Max hesitated. Whom should he join? He had met Ada's parents on only one occasion, and apart from that he knew none of them — while no one had had a more intimate relationship with the bride and bridegroom than he had. He slowly strolled in their direction and when he caught something in passing about "the Cypriot syllable sequence," he realized there was a third group, comprising Onno's linguistic colleagues. And there was even a fourth one — he suddenly saw Bruno and then Marijke too. There were the musicians. He greeted Bruno, whom he hadn't seen since they said goodbye at Havana airport.

"Do you still think of Cuba occasionally?" asked the pianist with a deadpan expression.

"Every day."

"I had hoped that Ada would get fed up with Onno there so I could be the bridegroom here today. Now I'm a witness."

"I'm not even that," said Max, while thinking: just imagine if she'd been to bed with him too.

"It's a black day for us."

A little later Onno turned into the gateway: on a bike, with Ada on the back. To applause he slid from the saddle, as triumphantly as a circus artist jumping off his nine-foot-high unicycle, and acknowledged the applause with a bow.

"Forgive us for being a little late, but we had to buy a bridal outfit first. Doesn't she look marvelous, my bride-to-be?"

Ada was wearing a simple black dress with a gold lame jacket over it, which was not a perfect fit but gave her the look of a precious jewel. Onno himself looked as he always did, with a red tie; according to Max, he hadn't even washed his hair.
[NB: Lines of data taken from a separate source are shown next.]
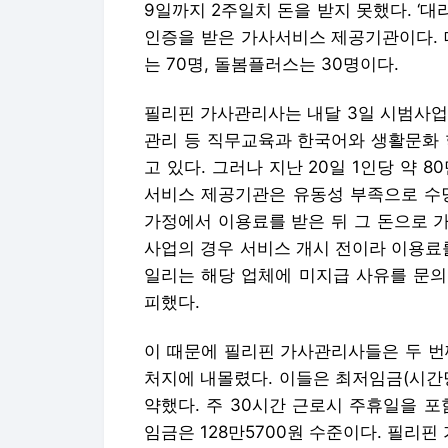
9일까지 2주일치 돈을 받지 못했다. ‘
인증을 받은 가사서비스 제공기관이다.
는 70명, 돌봄플러스는 30명이다.
필리핀 가사관리사는 내달 3일 시범사업
관리 등 직무교육과 한국어와 생활문화 
고 있다. 그러나 지난 20일 1인당 약 
서비스 제공기관은 유동성 부족으로 수당
가정에서 이용료를 받은 뒤 그 돈으로 
사업의 경우 서비스 개시 전이라 이용료
일리는 해당 업체에 미지급 사유를 문의
피했다.
이 때문에 필리핀 가사관리사들은 두 번
처지에 내몰렸다. 이들은 최저임금(시간당
약했다. 주 30시간 근로시 주휴일을 포
임금은 128만5700원 수준이다. 필리핀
"Can I?" asked Marijke. She took hold of Ada's lower arm and bit the price tag off the sleeve.

After Onno had locked his bike, he cried: "I'll introduce you all to each other soon. Right now we have to tie the marital knot and be quick about it!"

The dark, paneled wedding room was actually too small for the marriage party. Max stood at the rear looking at the backs of Ada and Onno. Besides Bruno, Ada had her father as a witness; Onno had a woman who was probably his younger sister, and one of his political friends. A fellow party member of theirs, the alderman for public works, acted as the registrar for the occasion. He announced that at the request of the bridegroom he was not going to read the normal text but that of the Batavian Republic, which had not been used since 1806. He took a brown parchment off the table, glanced over his semicircular glasses at the Calvinist patriarch in the front row, and read:

" 'Ceremony, as used at Weddings at the Municipal House in Amsterdam since the joyful Revolution of the nineteenth of January 1795. Bridegroom and Bride! Since we assume that you have not made a rash choice, are uniting with honorable intentions, and have obtained the blessing for that union from Him, to whom you owe everything; we also make no objection to complying with your lawful request by setting the seal of the law on your mutually declared love and promises of faithfulness. Before doing so, however, we shall briefly remind you of your duties.